To begin a PCR, a mix of the components listed above, and also whatever else the specific mix may contain depending is placed with a thermocylcer. After the lid is closed typically the setting are adjusted using a software on a computer. The first step for the PCR is for the mix to be heated to 95°C for 3 minutes. This step allows for the DNA strand to split into two seperate single strands. After this is a step referred to as Denature it is accomplished at 95°C for 30 seconds, this is the step that is repeated on successive cycles, as only the initial step needs to be heated for 3 minutes at 95°C. After Denature, is Anneal where the mix is cooled to around 57°C for 30 seconds, this process allows the primers to attach to the single stranded DNA found in the solution. Following this is the Extend step at 72°C for 30 seconds the DNA polymerase adds the chain of nucleotides or dNTP's to copy the strands. After this step the cycle begins annew on Denature then continues in this manner until the final cycle. Where in the last step the DNA is left at 72°C for 3 minutes letteting the Strands that have been replicated combine and attach to each other. Then finally it is placed in hold at 4°C stopping the reaction.
DNA and Importance
The focus of this reaction is finding a combination of the nucleotides A, T, C, & G. And then replicating them exponentially so that when trying to detect the presence of this strand of genetic code it is much simpler since the shortened strand will greatly outnumber the quantity of full DNA strands within a fixed solution of DNA. Finding the right code relies on primers that have been specalized with the correct matching pairs of nucleotides. I.E. A/T and C/G. It is incredibly important that that these primers are accurate otherwise it would be a wasteful effort to replicate the incorrect strand of DNA and the results will not be usable.

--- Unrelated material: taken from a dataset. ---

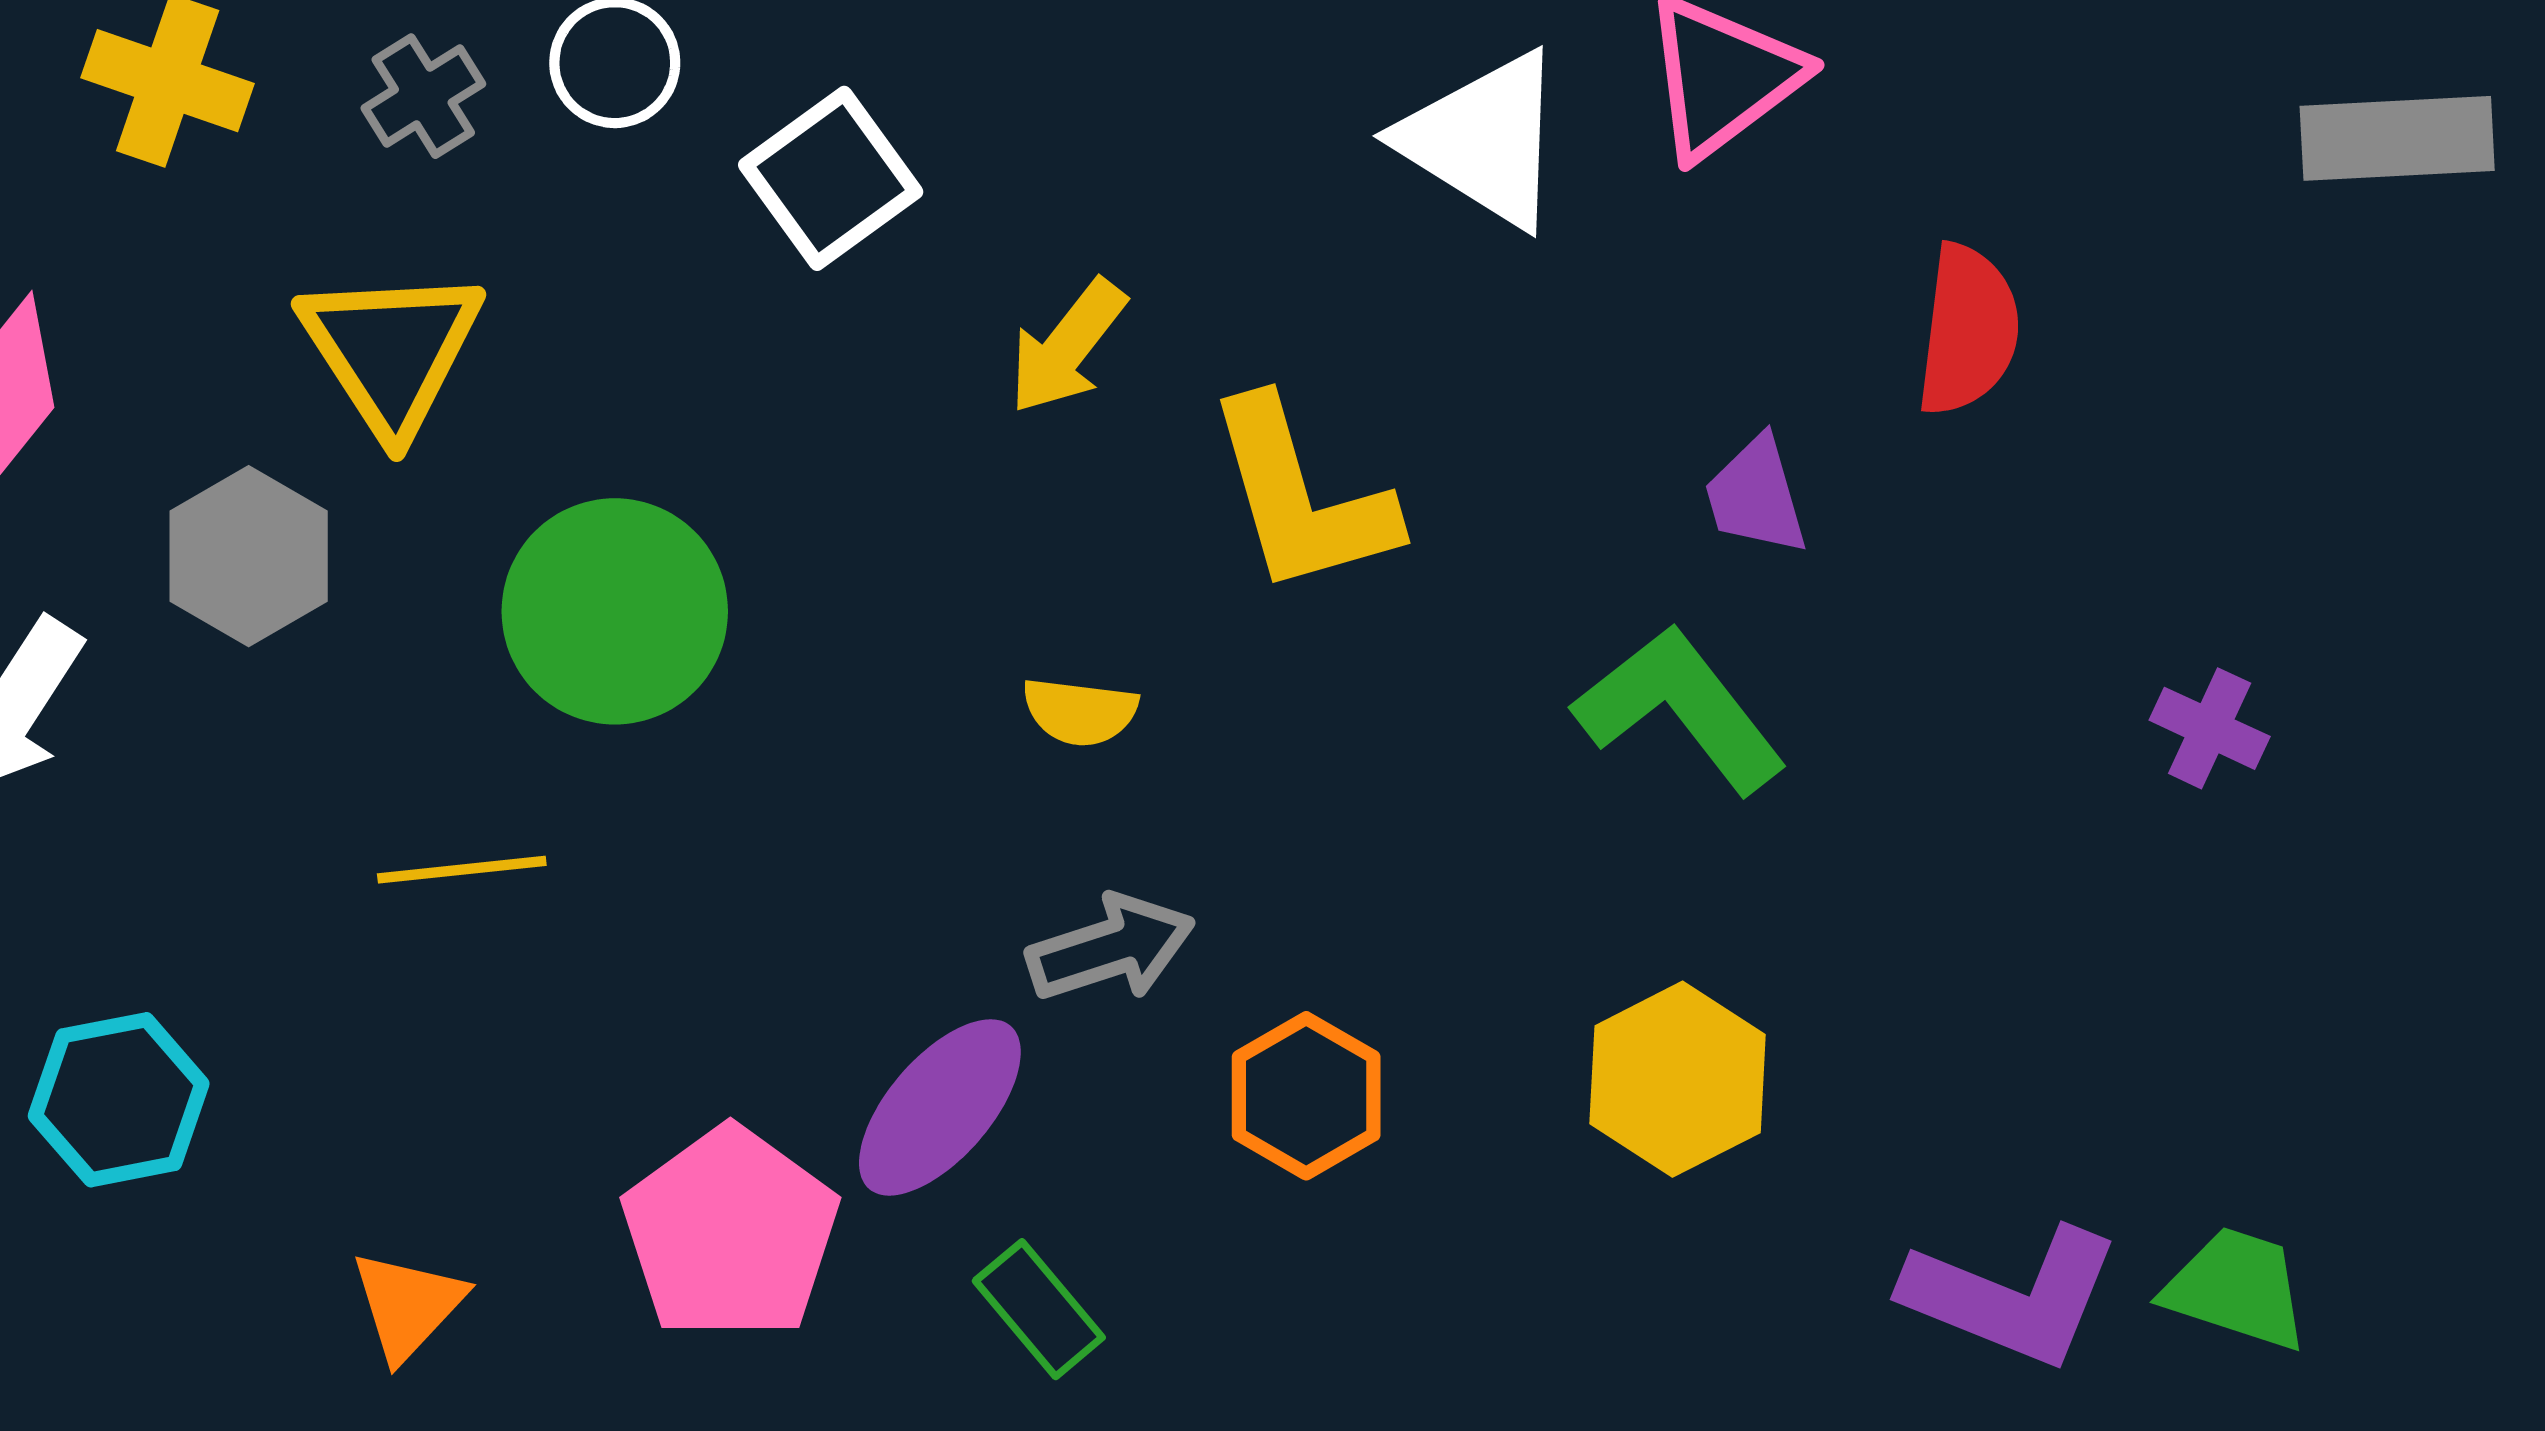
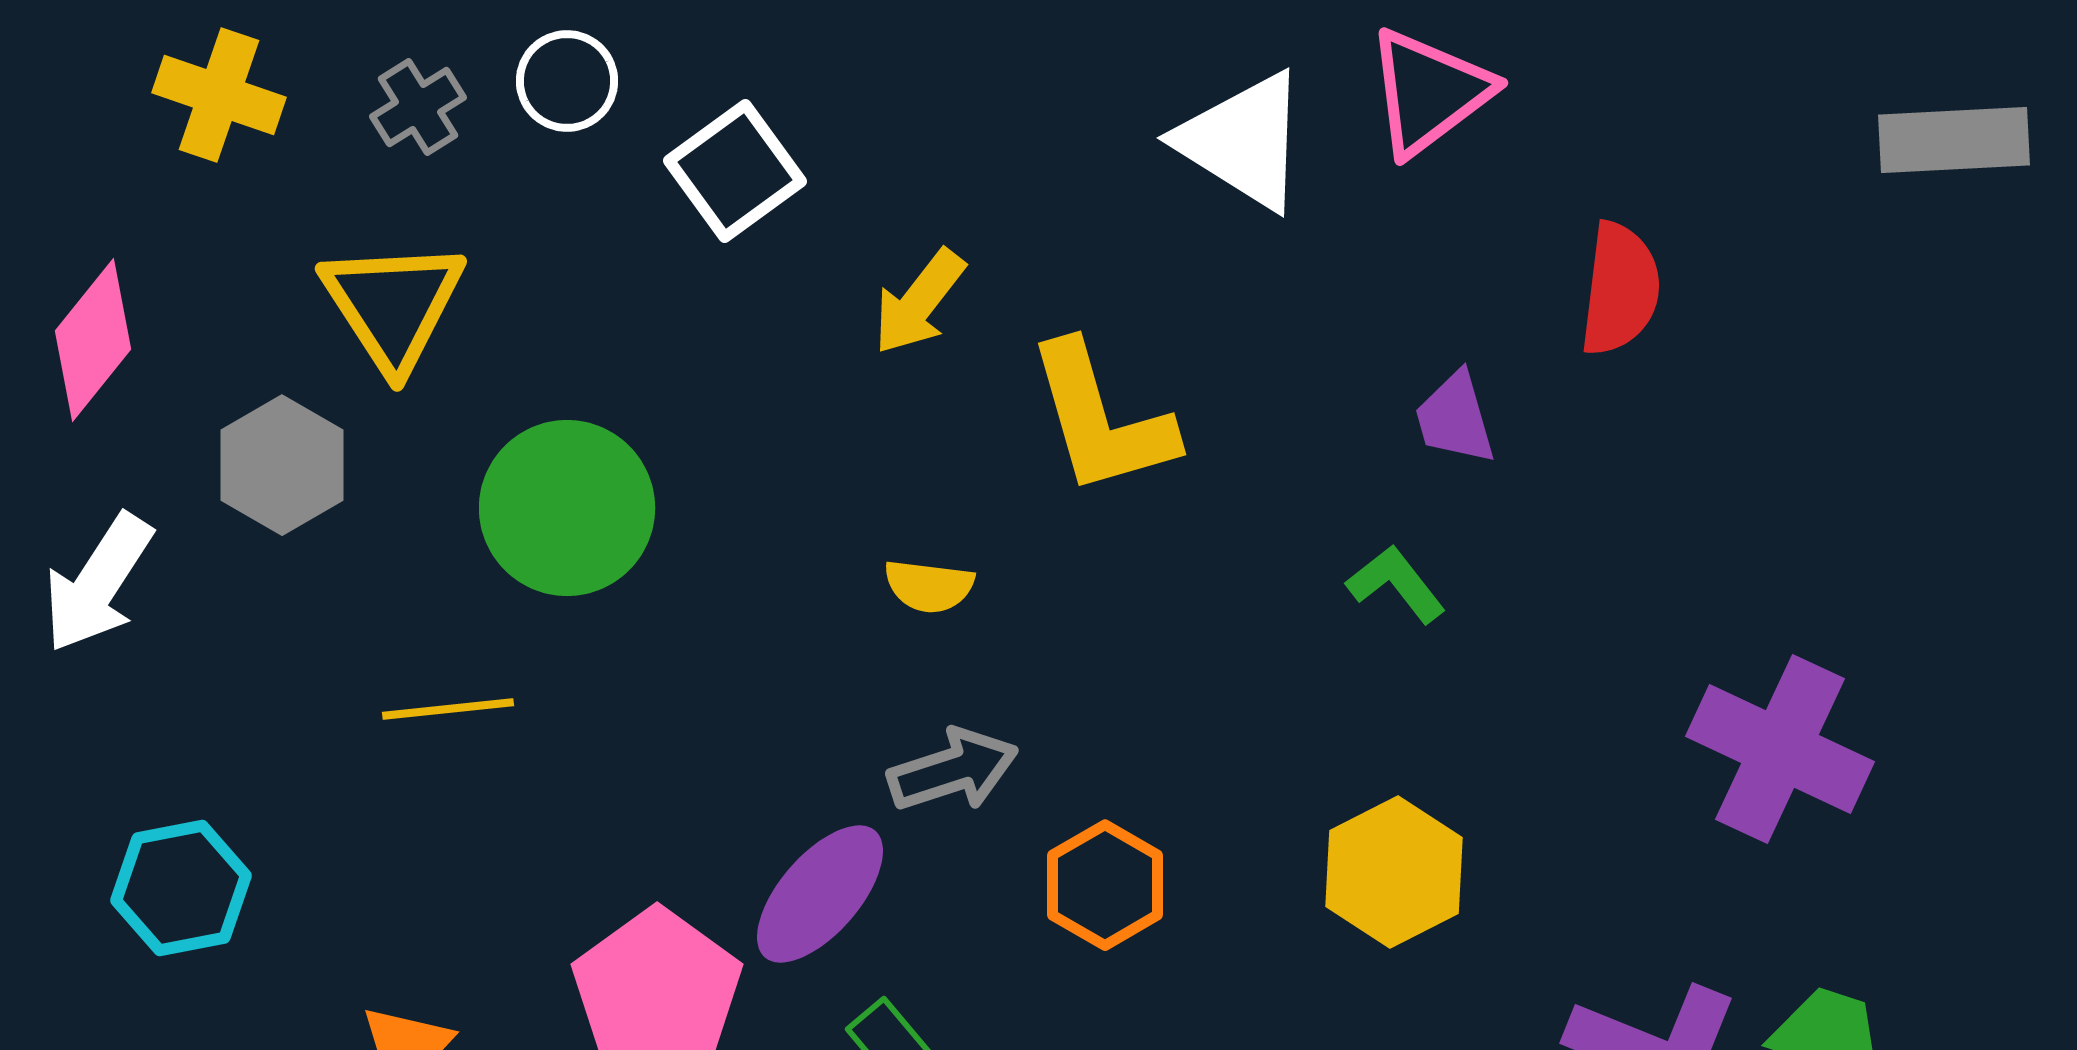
green L-shape: (1680, 709) -> (1396, 584), size x0.6
purple cross: (2210, 728) -> (1780, 749), moved, size x2.0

Illustrated with ScreenShots
Beginning at top left the polymerase chain reaction is demonstrated. In the first image it shows the DNA as it begins in a double strand. Once it reaches the second image to the left it has been heated over 90 degrees Celsius. This causes the DNA to split into two single strands. After this the PCR/DNA mix is cooled to about 55 degrees and the primers get in between the strands and attached to predetermined sections of the DNA. The solution is then heated to 72 degrees about where the Taq polymerase finds the correct ends of the primers. After the polymerase has attached it then uses the dNTPs floating in the solution to replicate all the subsequent DNA beyond those primers until it reaches the end of strand. Once this is finished to cycle. Begins again by heating to 95 degrees to split the two double strands of DNA into 4 single strands. The reaction continues in the same manner as seen on the second to last image the solution is again cooled allowing for the primers to attach to the section of predetermined code. The reaction is completed in the same manner. By the completion of the 3rd cycle there is specific sequences which are shorter in length than the full DNA strands and longer strands. These sequences will grow exponentially as the cycles progress, resulting in an abundance of the target section of code allowing for the testing of the gene anomaly or sequence in question.